Los cachorros han crecido.
El Faraón consideraba injusto al destino, se negaba a darle la mano de su nena a ese pequeño diablo.
— ¡Solo espero que cuando crezcan, ese niño ponga sus ojos en otra chica, y deje de ver a mi princesa como su alma gemela!
— ¿Jugamos?
La pequeña Eleine, buscó a Marina, y a ellas se les unió la pequeña Valeria, que iba llegando con sus padres.
— ¿Qué tal están todos? Hemos llegado. Faraón, ¿Cómo está mi nuera? Espero que la estés cuidando bien, recuerda que en el futuro ella será la diana de los vampiros.
— ¡Por supuesto que cuido bien de mi hija, y no es solo por ustedes, vampiro! ¡Asshh, este Vampiro engreído me saca de mis casillas!

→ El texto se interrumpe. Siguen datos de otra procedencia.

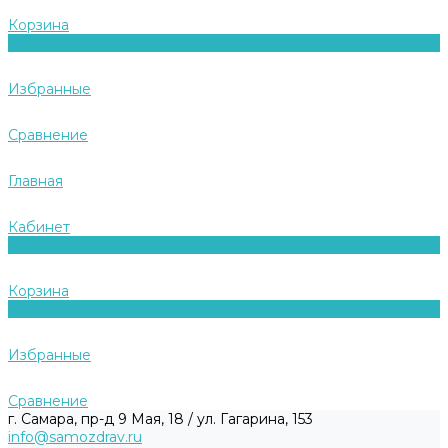
Корзина
0
Избранные
Сравнение
Главная
Кабинет
0
Корзина
0
Избранные
Сравнение
г. Самара, пр-д 9 Мая, 18 / ул. Гагарина, 153
info@samozdrav.ru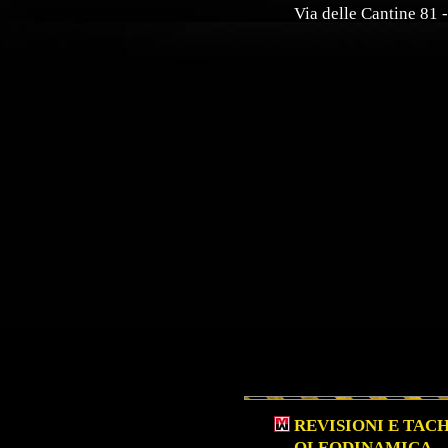
Via delle Cantine 81 
REVISIONI E TACH
OLEODINAMICA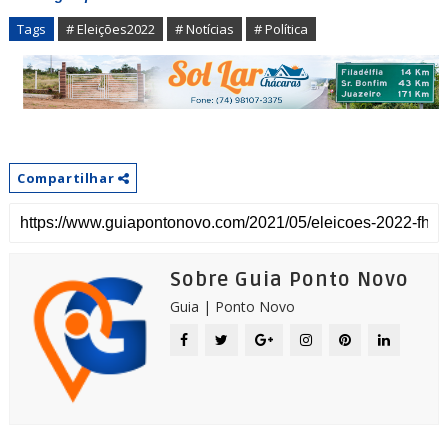
Tags
# Eleições2022
# Notícias
# Política
Compartilhar
Sobre Guia Ponto Novo
Guia | Ponto Novo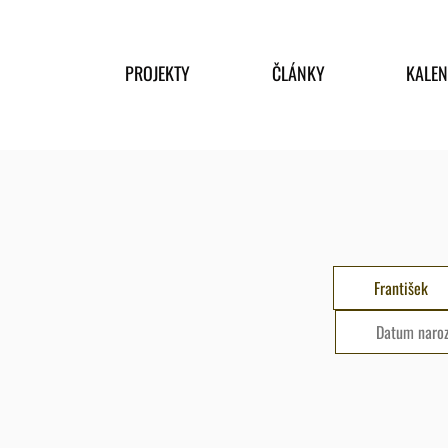
PROJEKTY
ČLÁNKY
KALE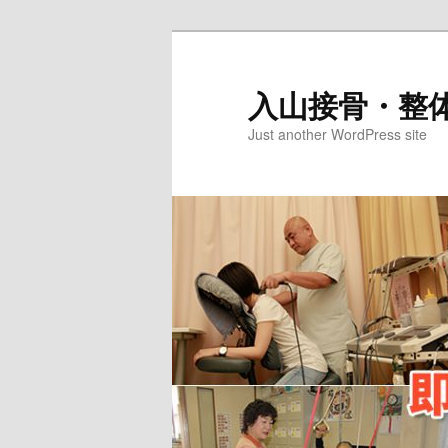
メ
サ
イ
ブ
ン
コ
入山接骨・整
コ
ン
Just another WordPress site
ン
テ
テ
ン
ン
ツ
ツ
へ
へ
移
移
動
動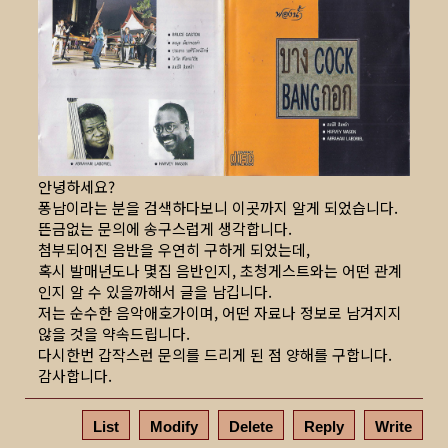
안녕하세요?
퐁남이라는 분을 검색하다보니 이곳까지 알게 되었습니다.
뜬금없는 문의에 송구스럽게 생각합니다.
첨부되어진 음반을 우연히 구하게 되었는데,
혹시 발매년도나 몇집 음반인지, 초청게스트와는 어떤 관계
인지 알 수 있을까해서 글을 남깁니다.
저는 순수한 음악애호가이며, 어떤 자료나 정보로 남겨지지
않을 것을 약속드립니다.
다시한번 갑작스런 문의를 드리게 된 점 양해를 구합니다.
감사합니다.
List
Modify
Delete
Reply
Write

— Solo.digo la. verdad, Marcelo, ¿Pero mira nada más a quien tenemos aquí? Este niño es idéntico a ti, de la bella Oriana no ha sacado casi nada. Veo que la vida por fin te ha concedido un heredero, es tan idéntico a ti.
El niño los observaba con esos ojos grandes color miel amarillo.
— ¡Es muy lindo, feliz cumpleaños Marcos!